━━━ Data to examine

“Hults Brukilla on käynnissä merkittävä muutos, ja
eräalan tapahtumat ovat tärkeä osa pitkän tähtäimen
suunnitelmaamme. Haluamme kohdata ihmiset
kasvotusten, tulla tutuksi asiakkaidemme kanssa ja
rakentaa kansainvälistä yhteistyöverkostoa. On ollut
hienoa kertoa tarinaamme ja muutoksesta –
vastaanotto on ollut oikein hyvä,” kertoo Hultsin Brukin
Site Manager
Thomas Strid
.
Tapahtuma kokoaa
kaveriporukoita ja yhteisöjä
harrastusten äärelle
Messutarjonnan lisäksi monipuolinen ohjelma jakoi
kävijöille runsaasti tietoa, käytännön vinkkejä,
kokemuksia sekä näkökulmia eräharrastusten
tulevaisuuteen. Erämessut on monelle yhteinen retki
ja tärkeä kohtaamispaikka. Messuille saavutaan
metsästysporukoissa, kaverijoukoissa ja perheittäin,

━━━━━━
━━━ Data to examine

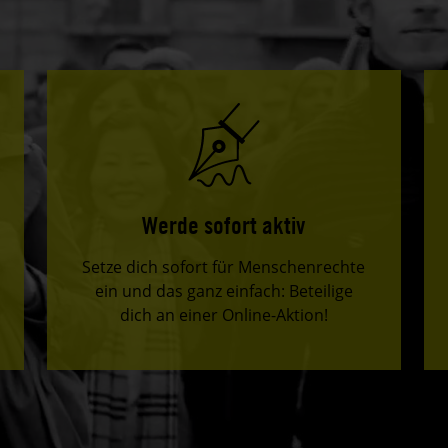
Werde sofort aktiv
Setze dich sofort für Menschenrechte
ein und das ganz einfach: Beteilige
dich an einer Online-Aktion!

━━━━━━
━━━ Data to examine

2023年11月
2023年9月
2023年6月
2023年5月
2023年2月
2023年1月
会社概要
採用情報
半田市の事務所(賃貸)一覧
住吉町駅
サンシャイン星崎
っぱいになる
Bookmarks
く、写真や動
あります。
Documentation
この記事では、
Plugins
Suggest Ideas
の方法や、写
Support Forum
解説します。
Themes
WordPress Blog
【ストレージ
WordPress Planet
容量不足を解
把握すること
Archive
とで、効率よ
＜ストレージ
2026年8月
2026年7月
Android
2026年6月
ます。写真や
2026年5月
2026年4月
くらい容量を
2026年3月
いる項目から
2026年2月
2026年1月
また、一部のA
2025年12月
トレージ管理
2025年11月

━━━━━━

**Action item:** Begin at the line that has "Messutarjonnan lisäksi monipuolinen" in the entries above; stop after the line that has "metsästysporukoissa, kaverijoukoissa ja". Transcribe exactly those lines and no others.

**Response area:**
Messutarjonnan lisäksi monipuolinen ohjelma jakoi
kävijöille runsaasti tietoa, käytännön vinkkejä,
kokemuksia sekä näkökulmia eräharrastusten
tulevaisuuteen. Erämessut on monelle yhteinen retki
ja tärkeä kohtaamispaikka. Messuille saavutaan
metsästysporukoissa, kaverijoukoissa ja perheittäin,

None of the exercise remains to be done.